**TASK PROMPT**
Transcribe the lines below exactly, beginning with the line that holds "Give me SVG" and ending with the final line, both included. Pictures are to be left out.

[Dataset entries]
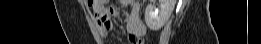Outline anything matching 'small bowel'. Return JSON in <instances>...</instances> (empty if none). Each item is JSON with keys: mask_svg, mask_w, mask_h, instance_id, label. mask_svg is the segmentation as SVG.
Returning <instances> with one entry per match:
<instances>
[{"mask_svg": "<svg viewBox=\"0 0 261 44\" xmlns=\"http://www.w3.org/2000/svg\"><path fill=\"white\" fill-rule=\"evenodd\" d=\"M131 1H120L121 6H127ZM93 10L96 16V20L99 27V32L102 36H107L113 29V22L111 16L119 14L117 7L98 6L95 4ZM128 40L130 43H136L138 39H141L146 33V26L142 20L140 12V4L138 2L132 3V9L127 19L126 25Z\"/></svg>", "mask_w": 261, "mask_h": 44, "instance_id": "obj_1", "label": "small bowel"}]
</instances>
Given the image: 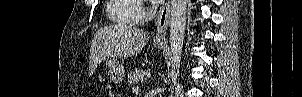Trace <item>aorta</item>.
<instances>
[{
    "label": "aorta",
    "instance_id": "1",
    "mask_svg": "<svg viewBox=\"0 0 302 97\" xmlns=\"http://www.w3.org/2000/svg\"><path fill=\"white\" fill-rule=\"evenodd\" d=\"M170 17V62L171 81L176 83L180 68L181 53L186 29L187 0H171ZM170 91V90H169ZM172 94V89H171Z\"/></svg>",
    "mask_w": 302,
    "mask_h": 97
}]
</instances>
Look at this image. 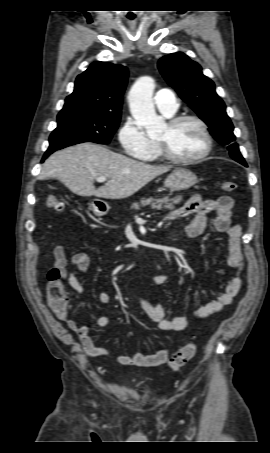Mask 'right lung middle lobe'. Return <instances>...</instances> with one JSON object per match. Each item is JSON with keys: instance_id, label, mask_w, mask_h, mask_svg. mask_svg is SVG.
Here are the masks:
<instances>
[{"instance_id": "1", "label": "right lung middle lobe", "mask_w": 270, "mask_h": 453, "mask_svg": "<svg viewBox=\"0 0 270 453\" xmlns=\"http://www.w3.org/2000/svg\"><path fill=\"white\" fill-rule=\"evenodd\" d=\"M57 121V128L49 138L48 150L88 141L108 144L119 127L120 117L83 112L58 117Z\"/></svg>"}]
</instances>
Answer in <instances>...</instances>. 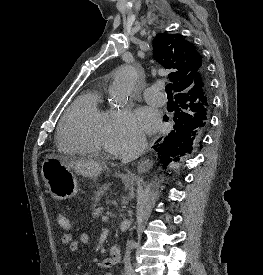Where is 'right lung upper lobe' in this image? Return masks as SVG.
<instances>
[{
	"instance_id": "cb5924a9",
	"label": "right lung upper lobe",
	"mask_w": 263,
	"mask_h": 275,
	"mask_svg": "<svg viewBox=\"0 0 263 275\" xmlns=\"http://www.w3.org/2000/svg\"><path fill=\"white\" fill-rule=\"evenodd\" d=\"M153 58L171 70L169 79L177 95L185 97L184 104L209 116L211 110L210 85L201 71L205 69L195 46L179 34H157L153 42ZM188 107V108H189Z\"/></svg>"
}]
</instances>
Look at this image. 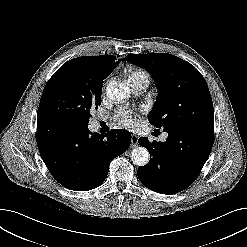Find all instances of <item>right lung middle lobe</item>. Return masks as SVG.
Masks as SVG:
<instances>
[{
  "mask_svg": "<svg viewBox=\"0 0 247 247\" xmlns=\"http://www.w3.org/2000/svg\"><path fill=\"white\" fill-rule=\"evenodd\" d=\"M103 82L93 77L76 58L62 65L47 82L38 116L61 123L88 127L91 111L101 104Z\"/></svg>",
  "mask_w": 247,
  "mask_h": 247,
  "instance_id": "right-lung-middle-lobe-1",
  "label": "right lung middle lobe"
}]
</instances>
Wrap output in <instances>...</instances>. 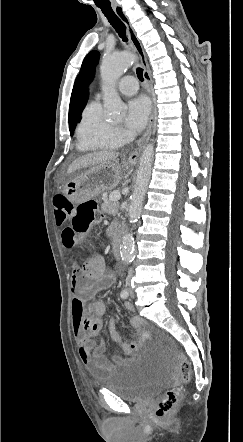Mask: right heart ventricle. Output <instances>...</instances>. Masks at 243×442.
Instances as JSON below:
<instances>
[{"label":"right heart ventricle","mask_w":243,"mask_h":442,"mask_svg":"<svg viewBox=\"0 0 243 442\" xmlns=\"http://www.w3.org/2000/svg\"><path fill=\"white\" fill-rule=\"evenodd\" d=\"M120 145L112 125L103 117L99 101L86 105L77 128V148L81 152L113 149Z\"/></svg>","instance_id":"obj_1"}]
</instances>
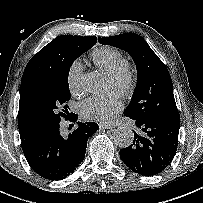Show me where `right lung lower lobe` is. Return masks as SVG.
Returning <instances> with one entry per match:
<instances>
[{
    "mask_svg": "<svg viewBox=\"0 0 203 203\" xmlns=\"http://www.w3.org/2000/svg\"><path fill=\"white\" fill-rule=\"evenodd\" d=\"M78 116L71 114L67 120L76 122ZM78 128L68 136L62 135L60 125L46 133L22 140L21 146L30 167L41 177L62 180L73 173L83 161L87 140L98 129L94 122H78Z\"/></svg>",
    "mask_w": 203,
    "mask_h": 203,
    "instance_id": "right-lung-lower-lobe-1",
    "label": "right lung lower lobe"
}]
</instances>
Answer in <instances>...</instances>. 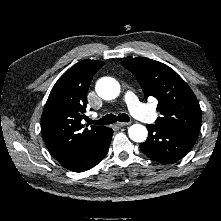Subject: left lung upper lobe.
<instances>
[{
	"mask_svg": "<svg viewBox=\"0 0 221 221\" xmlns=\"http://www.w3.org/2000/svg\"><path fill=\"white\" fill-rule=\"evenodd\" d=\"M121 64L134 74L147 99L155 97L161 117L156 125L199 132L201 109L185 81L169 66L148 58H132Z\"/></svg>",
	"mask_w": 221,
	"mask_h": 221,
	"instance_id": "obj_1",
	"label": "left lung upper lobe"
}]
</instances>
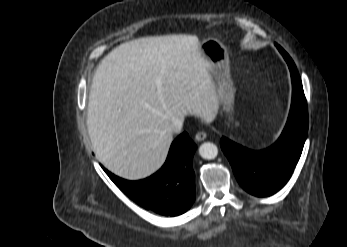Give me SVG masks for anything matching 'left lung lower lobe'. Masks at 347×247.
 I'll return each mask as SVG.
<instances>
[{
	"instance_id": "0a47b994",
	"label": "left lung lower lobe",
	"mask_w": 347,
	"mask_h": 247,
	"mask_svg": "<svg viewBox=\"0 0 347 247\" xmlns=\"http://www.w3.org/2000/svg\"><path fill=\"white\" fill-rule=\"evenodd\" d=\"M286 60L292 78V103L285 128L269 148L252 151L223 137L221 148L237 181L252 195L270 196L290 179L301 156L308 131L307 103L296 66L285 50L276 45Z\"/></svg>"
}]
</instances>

**YOUR SOLUTION**
Give me SVG masks for anything matching 'left lung lower lobe'. Masks at 347×247.
 I'll return each mask as SVG.
<instances>
[{
	"instance_id": "0a47b994",
	"label": "left lung lower lobe",
	"mask_w": 347,
	"mask_h": 247,
	"mask_svg": "<svg viewBox=\"0 0 347 247\" xmlns=\"http://www.w3.org/2000/svg\"><path fill=\"white\" fill-rule=\"evenodd\" d=\"M286 60L292 78V103L285 128L269 148L252 151L223 137L221 148L237 181L252 195L270 196L290 179L301 156L308 131L307 103L296 66L285 50L276 45Z\"/></svg>"
}]
</instances>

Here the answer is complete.